Last December, some 200 Red Cross Red Crescent volunteers and staff from all over the world converged in Bangkok, Thailand, for The Difference - a Global Volunteering Forum, held in the lead-up to International Volunteer Day 2014. Aimed at tackling challenges facing volunteerism and exploring new approaches to actively and meaningfully engage volunteers, The Difference used Open Space Technology which encourages participation, reflection and open discussion among the participants.

Thought-provoking topics, stimulating ideas, and constructive strategies that emerged from the three-day forum made everyone evaluate and re-think volunteerism. One topic that was discussed during the dialogues was micro-volunteering.

Micro-volunteering refers to volunteering actions that can be completed in short, discrete periods of time. It is often described as an "easy, on demand and low commitment action that contributes to a worthy cause." It can be facilitated by online devices (ie smart phones) for e.g translating an article online, or off-line for e.g video editing.

The phenomenon of micro-volunteering has been growing in popularity. This ‘wave of the future’ has brought about a paradigm shift for many voluntary organisations, including the Red Cross movement. We see more and more people who wish to volunteer their services for as short as a few hours, and engage in short-term projects or activities that can satisfy their immediate interests. Micro-volunteering also encourages the contribution of existing skills and talents.

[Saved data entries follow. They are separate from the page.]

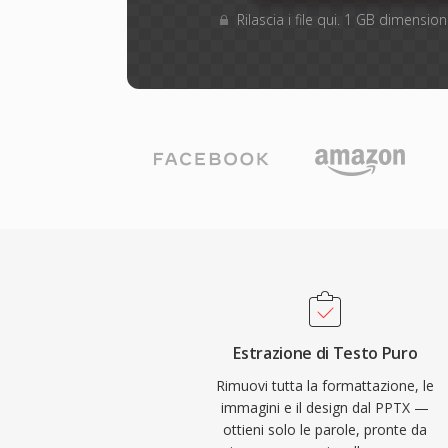
Rilascia i file qui. 1 GB dimensi
Estrazione di Testo Puro
Rimuovi tutta la formattazione, le
immagini e il design dal PPTX —
ottieni solo le parole, pronte da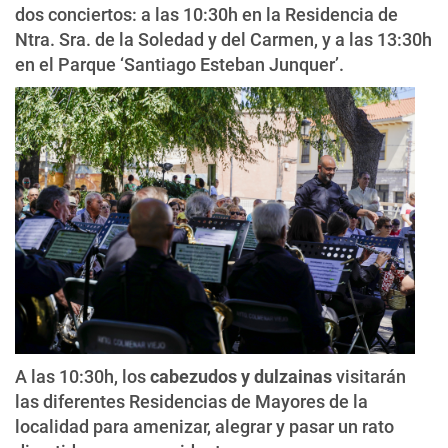
dos conciertos: a las 10:30h en la Residencia de
Ntra. Sra. de la Soledad y del Carmen, y a las 13:30h
en el Parque ‘Santiago Esteban Junquer’.
A las 10:30h, los
cabezudos y dulzainas
visitarán
las diferentes Residencias de Mayores de la
localidad para amenizar, alegrar y pasar un rato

Though micro-volunteering can take place without the use of technology, the ubiquity and proliferation of information and communication technology such as computers, smartphones and tablets have greatly increased the possibilities of remote, versatile and convenient forms of volunteering. A good example is the translation of the Singapore Red Cross’ (SRC) first aid app for which a number of engaged volunteers contributed their respective translations - Chinese, Malay, English, Tamil and Tagalog. The congregation of bite-sized effort from a group of people where small deeds add up to a big impact is exactly what micro-volunteering is about.

Involving minimal training and commitment as well as its flexibility and convenience to fit into our hectic schedules, micro-volunteering seems like the solution to contemporary woes on volunteerism, e.g. time poverty, decline in numbers, new expectations from the younger generation, etc.

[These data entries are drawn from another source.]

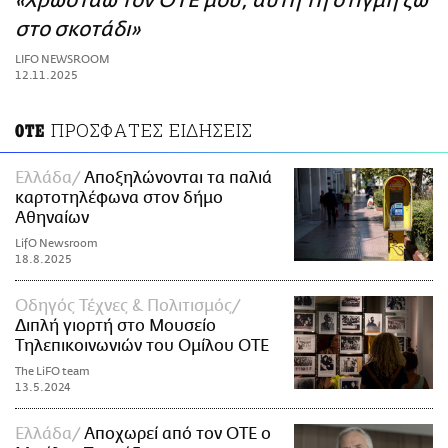
«Χρωστάω τον ΟΤΕ μου, αυτή τη στιγμή ζω
ΑΜΠΑ
στο σκοτάδι»
PRINT
LIFO NEWSROOM
12.11.2025
ΠΡΟΣΦΑΤΕΣ ΕΙΔΗΣΕΙΣ
ΟΤΕ
Ελλάδα
Αποξηλώνονται τα παλιά
καρτοτηλέφωνα στον δήμο
Αθηναίων
LifO Newsroom
18.8.2025
Οδηγός Τέχνες & Πολιτισμός
Διπλή γιορτή στο Μουσείο
Τηλεπικοινωνιών του Ομίλου ΟΤΕ
The LiFO team
13.5.2024
Ελλάδα
Αποχωρεί από τον ΟΤΕ ο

However, before we hail this new wave too quickly, we shall recognise the challenges that come with the advantages. For instance, relationship building which is key in volunteer engagement might be difficult due to the lack of interpersonal contact. Micro-volunteers might also find it hard to develop a sense of belonging and identification with the organisation’s mission. Without directly interacting with beneficiaries and personally witnessing impact of their contribution, micro-volunteers could lack the motivation to continue their efforts.

Micro-volunteering is also seen as a collaborative effort between volunteers and the community such that the role of the voluntary welfare organisations is minimal and limited to supporting and facilitating. Micro-volunteers can use their creativity to decide on the kind of projects and activities they wish to embark on. Some organisations, however, might find it difficult to provide such platforms or are not suited to do so. For International Volunteer Day 2013, our volunteers initiated the idea of co-creating fashion pieces with residents at the Red Cross Home for the Disabled to raise funds for SRC. They led the whole project from conceptualising to designing the couture, setting up a fashion runway and producing the event video.

Despite some of its challenges, micro-volunteering is still a ‘new wave’ to embrace given the pervasiveness of technology and the changes in lifestyle and demands of people. To create an ongoing relationship with micro-volunteers and translate micro-volunteering to sustained volunteering are some things to consider when developing and creating micro-volunteering activities and opportunities.